▶ _What you are asked to do_
Copy word for word, please, the lines of the entries below running from the one containing "Localize all elements." to the one containing "Where is each", both ends included.
==== Records to process
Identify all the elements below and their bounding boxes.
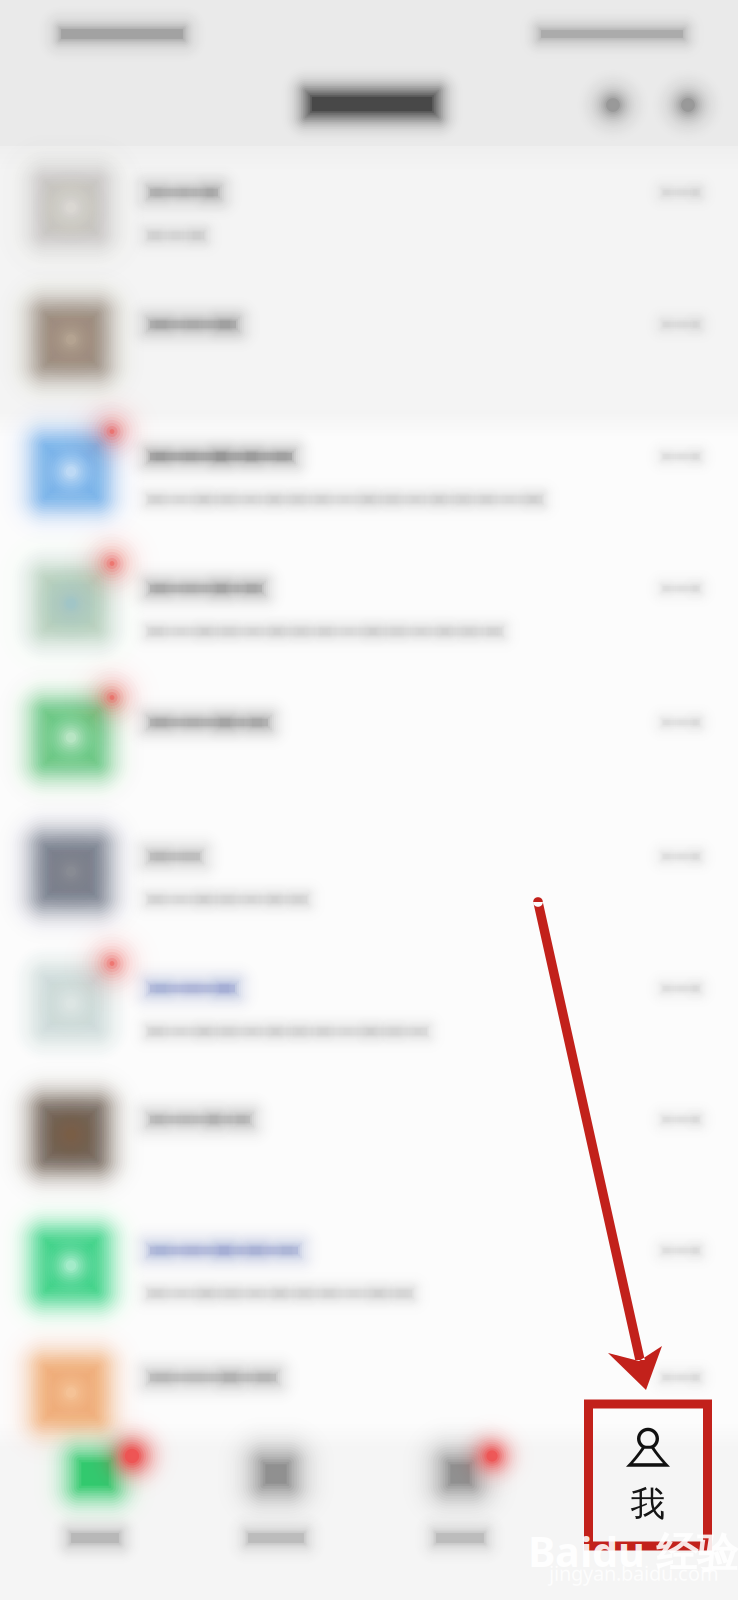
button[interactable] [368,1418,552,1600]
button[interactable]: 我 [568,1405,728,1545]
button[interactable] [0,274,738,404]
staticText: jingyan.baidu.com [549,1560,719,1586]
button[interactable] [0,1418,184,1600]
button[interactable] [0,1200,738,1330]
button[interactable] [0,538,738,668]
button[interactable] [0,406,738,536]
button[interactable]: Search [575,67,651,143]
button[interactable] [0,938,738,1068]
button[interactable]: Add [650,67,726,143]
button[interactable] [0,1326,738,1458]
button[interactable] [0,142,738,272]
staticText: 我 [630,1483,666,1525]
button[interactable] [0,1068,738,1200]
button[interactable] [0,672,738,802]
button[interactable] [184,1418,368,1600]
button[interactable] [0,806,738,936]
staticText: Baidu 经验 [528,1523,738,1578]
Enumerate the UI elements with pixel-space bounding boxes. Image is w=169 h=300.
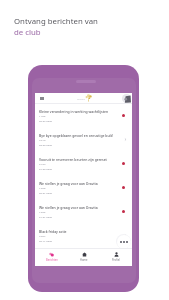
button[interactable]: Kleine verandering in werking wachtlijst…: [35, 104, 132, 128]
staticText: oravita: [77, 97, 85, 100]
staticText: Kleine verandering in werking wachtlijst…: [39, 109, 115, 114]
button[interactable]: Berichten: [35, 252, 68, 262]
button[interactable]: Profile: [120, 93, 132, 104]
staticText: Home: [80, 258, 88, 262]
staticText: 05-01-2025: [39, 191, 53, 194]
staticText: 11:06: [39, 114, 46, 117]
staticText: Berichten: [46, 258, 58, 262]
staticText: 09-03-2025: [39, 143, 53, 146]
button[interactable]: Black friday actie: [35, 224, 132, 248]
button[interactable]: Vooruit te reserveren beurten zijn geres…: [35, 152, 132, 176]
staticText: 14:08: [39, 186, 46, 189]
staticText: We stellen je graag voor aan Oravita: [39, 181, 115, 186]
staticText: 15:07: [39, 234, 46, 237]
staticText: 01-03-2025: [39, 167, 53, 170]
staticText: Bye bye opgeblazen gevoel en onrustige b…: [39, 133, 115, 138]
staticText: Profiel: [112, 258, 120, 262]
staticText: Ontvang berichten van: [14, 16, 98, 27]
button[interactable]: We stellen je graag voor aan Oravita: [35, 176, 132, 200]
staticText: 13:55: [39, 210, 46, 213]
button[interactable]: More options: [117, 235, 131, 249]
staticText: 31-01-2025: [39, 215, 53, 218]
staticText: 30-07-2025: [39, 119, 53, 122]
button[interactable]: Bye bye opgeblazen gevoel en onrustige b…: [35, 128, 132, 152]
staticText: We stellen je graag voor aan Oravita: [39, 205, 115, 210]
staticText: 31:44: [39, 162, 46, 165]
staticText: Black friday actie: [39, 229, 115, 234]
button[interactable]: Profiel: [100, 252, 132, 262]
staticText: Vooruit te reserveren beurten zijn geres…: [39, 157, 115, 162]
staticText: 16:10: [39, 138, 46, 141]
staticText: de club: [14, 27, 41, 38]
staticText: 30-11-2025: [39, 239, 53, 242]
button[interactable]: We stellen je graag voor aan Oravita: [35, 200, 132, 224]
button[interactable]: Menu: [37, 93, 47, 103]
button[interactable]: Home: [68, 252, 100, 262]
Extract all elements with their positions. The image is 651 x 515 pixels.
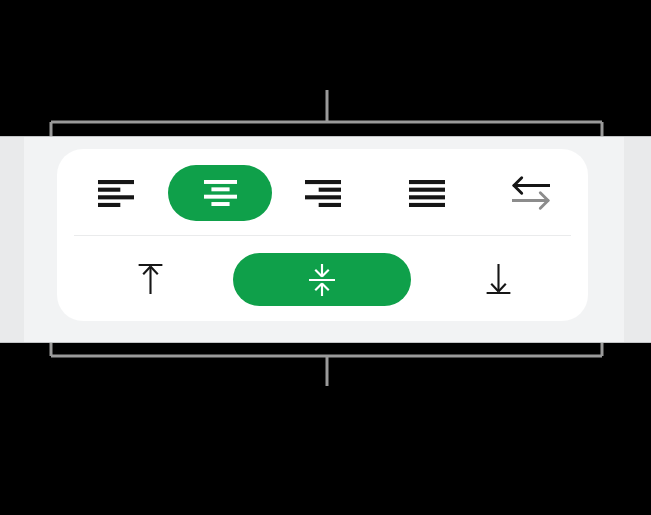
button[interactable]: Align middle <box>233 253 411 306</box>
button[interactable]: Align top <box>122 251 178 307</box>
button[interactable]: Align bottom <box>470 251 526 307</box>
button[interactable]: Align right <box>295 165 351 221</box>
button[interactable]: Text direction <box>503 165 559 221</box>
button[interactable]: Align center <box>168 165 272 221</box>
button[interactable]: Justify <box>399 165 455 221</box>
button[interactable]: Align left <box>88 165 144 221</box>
========
==== Records to process
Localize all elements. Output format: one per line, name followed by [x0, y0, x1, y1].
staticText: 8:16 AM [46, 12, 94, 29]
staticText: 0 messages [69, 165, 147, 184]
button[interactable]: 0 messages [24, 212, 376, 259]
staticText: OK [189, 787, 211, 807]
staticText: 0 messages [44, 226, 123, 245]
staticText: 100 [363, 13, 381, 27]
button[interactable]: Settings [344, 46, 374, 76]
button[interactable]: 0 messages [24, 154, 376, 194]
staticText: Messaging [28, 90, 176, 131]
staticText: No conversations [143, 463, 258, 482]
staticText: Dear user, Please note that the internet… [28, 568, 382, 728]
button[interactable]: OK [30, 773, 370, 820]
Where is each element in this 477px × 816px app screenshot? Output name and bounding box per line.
========
==== Records to process
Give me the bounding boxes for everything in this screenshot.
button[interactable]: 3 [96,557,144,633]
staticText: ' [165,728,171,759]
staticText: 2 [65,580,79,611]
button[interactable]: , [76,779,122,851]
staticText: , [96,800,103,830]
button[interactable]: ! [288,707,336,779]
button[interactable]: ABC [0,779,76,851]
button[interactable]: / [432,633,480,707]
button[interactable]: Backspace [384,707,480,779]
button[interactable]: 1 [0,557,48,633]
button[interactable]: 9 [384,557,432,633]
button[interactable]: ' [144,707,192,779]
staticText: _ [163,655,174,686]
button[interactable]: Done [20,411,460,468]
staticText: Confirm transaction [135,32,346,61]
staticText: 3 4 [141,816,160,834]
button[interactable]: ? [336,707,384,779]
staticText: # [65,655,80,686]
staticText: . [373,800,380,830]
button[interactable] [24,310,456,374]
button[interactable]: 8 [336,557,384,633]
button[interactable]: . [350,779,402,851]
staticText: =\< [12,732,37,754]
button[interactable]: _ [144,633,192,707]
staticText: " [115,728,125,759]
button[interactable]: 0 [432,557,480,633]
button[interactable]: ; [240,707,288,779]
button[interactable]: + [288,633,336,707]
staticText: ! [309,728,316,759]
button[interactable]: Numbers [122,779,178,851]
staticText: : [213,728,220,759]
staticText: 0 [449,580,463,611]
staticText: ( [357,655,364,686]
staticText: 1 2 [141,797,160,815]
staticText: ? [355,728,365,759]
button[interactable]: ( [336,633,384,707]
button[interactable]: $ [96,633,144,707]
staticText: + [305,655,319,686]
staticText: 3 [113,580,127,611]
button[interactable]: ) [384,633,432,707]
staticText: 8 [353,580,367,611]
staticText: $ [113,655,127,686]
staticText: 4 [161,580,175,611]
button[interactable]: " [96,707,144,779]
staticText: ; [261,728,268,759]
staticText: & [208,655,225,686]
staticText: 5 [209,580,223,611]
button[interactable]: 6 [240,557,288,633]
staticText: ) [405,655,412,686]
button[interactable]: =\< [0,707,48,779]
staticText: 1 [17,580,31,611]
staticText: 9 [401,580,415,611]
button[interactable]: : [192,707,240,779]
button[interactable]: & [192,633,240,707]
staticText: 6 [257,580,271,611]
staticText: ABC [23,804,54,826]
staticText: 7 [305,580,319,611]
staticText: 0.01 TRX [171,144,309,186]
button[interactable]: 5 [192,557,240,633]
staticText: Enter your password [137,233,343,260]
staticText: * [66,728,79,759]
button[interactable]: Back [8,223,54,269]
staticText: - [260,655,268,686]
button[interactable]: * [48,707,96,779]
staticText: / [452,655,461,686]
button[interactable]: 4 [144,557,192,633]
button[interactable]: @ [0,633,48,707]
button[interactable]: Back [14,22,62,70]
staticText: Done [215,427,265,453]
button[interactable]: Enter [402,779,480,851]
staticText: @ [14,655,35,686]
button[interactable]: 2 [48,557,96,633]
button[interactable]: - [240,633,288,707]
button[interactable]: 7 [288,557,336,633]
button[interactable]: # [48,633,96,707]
========
▶ _Exercise result_
Localize all elements. Output format: one per line, name followed by [x0, y0, x1, y1].
staticText: 8:16 AM [46, 12, 94, 29]
staticText: 0 messages [69, 165, 147, 184]
button[interactable]: 0 messages [24, 212, 376, 259]
staticText: OK [189, 787, 211, 807]
staticText: 0 messages [44, 226, 123, 245]
staticText: 100 [363, 13, 381, 27]
button[interactable]: Settings [344, 46, 374, 76]
button[interactable]: 0 messages [24, 154, 376, 194]
staticText: Messaging [28, 90, 176, 131]
staticText: No conversations [143, 463, 258, 482]
staticText: Dear user, Please note that the internet… [28, 568, 382, 728]
button[interactable]: OK [30, 773, 370, 820]
Where is each element in this 477px × 816px app screenshot? Output name and bounding box per line.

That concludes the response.